In 1990, on Interiors, her follow-up to King’s Record Shop, as per her vow, the subject matter of the songs was broader, the emotional content more complex, and it was her first album for which she wrote or co-wrote all the songs. Upon hearing it, I wondered why she hadn’t been writing the bulk of her material all along. It’s a spare, largely acoustic record about disappointment in oneself and others, about disillusionment in personal relationships, about the disparity between image and reality. It was not a hit. It also soured her relationship with Columbia’s Nashville division, but it was a gauntlet thrown down, marking a turning point in the musical path on which she has not made an artistic misstep in her seven subsequent albums.

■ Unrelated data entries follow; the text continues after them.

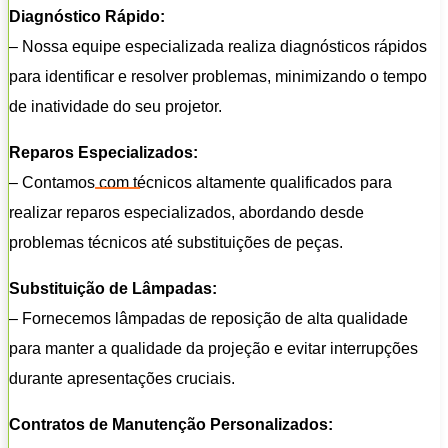
Diagnóstico Rápido:
– Nossa equipe especializada realiza diagnósticos rápidos
para identificar e resolver problemas, minimizando o tempo
de inatividade do seu projetor.
Reparos Especializados:
– Contamos com técnicos altamente qualificados para
realizar reparos especializados, abordando desde
problemas técnicos até substituições de peças.
Substituição de Lâmpadas:
– Fornecemos lâmpadas de reposição de alta qualidade
para manter a qualidade da projeção e evitar interrupções
durante apresentações cruciais.
Contratos de Manutenção Personalizados:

Although Cash was born in Memphis and lived in Nashville from her mid-twenties to her mid-thirties, she doesn’t consider herself a Southerner; she grew up in California and has lived in New York City for over thirty years. Cash and her husband/collaborator John Leventhal started making regular road trips through the South in 2011, when Arkansas State University began raising money to restore the childhood home of her father. Those visits inspired the songs that would become the 2014 album The River & the Thread, a travelogue through the geographic, musical, spiritual, and emotional aspects of the American South. Cash presents, via narratives from the lives of other people, real and fictional, a cinematic picture of not only the region, but of her own family history. “A Feather’s Not a Bird,” the opening track, sets the stage for the rest of the album with a tour through Alabama, Tennessee, and Arkansas in which the Mississippi River becomes a metaphoric thoroughfare to the past, a connection to the people whose stories she tells.
I found The River & the Thread to be shockingly good, even for an artist whose work I’d admired for over thirty years. In April 2014 I saw Cash at the Miner Auditorium in San Francisco; the first half of the show was made up of the eleven songs from this album. I’ve seen her perform many times, but seeing Cash sing these songs, this album in its entirety while it was still so startling and new, made for a truly transcendent evening. The record had been out just three months, but I had already come to think of it as a profound piece of work, one so evocative and beautiful I knew I would be able to draw inspiration from it for years to come.
Cash’s latest single, “Crawl Into the Promised Land,” was released over forty years into her recording career, just prior to the 2020 US Presidential election. It is an indictment of those who wield power indiscriminately and without consequence, a call to action to the disenfranchised and those who share their outrage, an ode to those who aspire to make the world a better place.
The night is long, but no one sleeps
The grifters make us pay
Torches burn and mothers weep
Deliver us from judgment day
And don't it feel like home
Don't it feel like we belong
You gotta lift your head and raise your hand
And crawl into the promised land6
Rosanne Cash: singer, songwriter, firebrand.
1 The other record was Two Sides to Every Woman by Carlene Carter, whose work I also greatly admire. Coincidentally, I believe Johnny Cash’s Silver was also reviewed in the same issue.
2 Admittedly, the fetching photo on the album cover was partially responsible for my reaction. Ditto for Two Sides to Every Woman.
3 In 1981, the “Seven Year Ache” single peaked at number 22 on the Billboard Top 40 chart and became Cash’s first number one on the Billboard Country chart.
4 Best Country Vocal Performance, Female (1985).
5 The 1987 album which is still her most commercially successful, spawning four number one hits and reaching number 6 on the Billboard Country Album chart.